Can you use your 2nd pillar (LPP) as a deposit?

Yes, this is a very common approach.
You can withdraw or pledge your LPP assets to build up your own funds.
Please note, however, that the law requires at least 10% of the purchase price to come from ‘genuine’ own funds (savings, 3rd pillar, cash) not derived from the 2nd pillar. 
Furthermore, any withdrawal will reduce your pension benefits when you retire.

What are the hidden costs of owning a property in Switzerland?

In addition to the monthly mortgage payment, you should budget for:
Rental value: A notional income added to your taxes (due to be phased out by 2029).
• Condominium charges (PPE): Including the mandatory renovation fund.
• Maintenance: Around 1% of the property’s value to be set aside each year.
• Taxes: Property tax (depending on the canton) and compulsory insurance.

Is it better to buy in France or Switzerland if you’re a cross-border worker?

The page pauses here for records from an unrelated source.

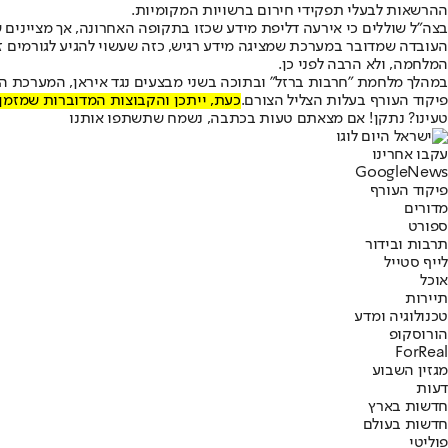
ההרשאות לבעלי תפקידי חירום ברשויות המקומיות.
בצה״ל שוללים כי אירעה דליפת מידע שכזו בתקופה האחרונה, אך מציינים
העובדה שמדובר במערכת שמציגה מידע רגיש, כזה שעשוי להגיע לגורמים ז
המלחמה, ולא הרבה לפני כן.
במהלך מלחמת ״חרבות ברזל״ ובתוכה בשני מבצעים נגד איראן, המערכת המד
פיקוד העורף בעלות הצליל הצורם.
כעת, ייתכן והקבוצות המדוברות שמזמן 
טעינו? נתקן! אם מצאתם טעות בכתבה, נשמח שתשתפו אותנו
עקבו אחרינו
G
o
o
g
l
e
News
פיקוד העורף
מדורים
ספורט
תרבות ובידור
לייף סטייל
אוכל
תיירות
טכנולוגיה ומדע
הורוסקופ
ForReal
מגזין השבוע
דעות
חדשות בארץ
חדשות בעולם
פוליטי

There is no single answer; it all depends on your priorities:
Buying in France: You benefit from higher purchasing power and larger properties, but you are exposed to exchange rate risk over 20 years and longer commutes.
• Buying in Switzerland: You gain stability (salary and mortgage in the same currency), proximity and build up assets in a strong currency, but the initial deposit is much harder to raise.

How can you avoid losing money on exchange rates during a property transaction?

When transferring your deposit or making your monthly repayments, avoid using standard bank transfers, which apply inflated exchange rates (often with a 1–2% mark-up). 
By using a currency exchange specialist such as b-sharpe, you benefit from transparent rates that are close to the market rate.
On a property transaction, this simple decision can save you several thousand francs, which you can immediately put towards your renovation or fitting-out costs.